== Exercise aim ==
The answer must repeat every record exactly, with no pictures in it.

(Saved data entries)
'''
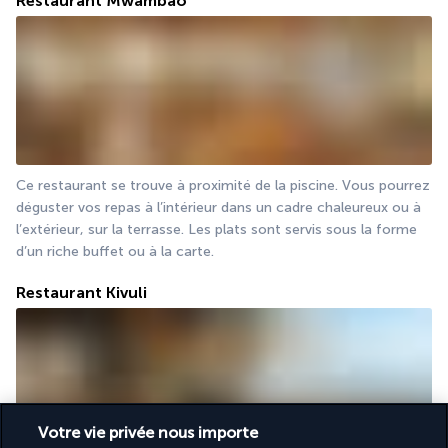
Restaurant Mwambao
Ce restaurant se trouve à proximité de la piscine. Vous pourrez 
déguster vos repas à l’intérieur dans un cadre chaleureux ou à 
l’extérieur, sur la terrasse. Les plats sont servis sous la forme 
d’un riche buffet ou à la carte.
Restaurant Kivuli
Votre vie privée nous importe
'''
== Response below ==
Restaurant Mwambao
Ce restaurant se trouve à proximité de la piscine. Vous pourrez 
déguster vos repas à l’intérieur dans un cadre chaleureux ou à 
l’extérieur, sur la terrasse. Les plats sont servis sous la forme 
d’un riche buffet ou à la carte.
Restaurant Kivuli
Votre vie privée nous importe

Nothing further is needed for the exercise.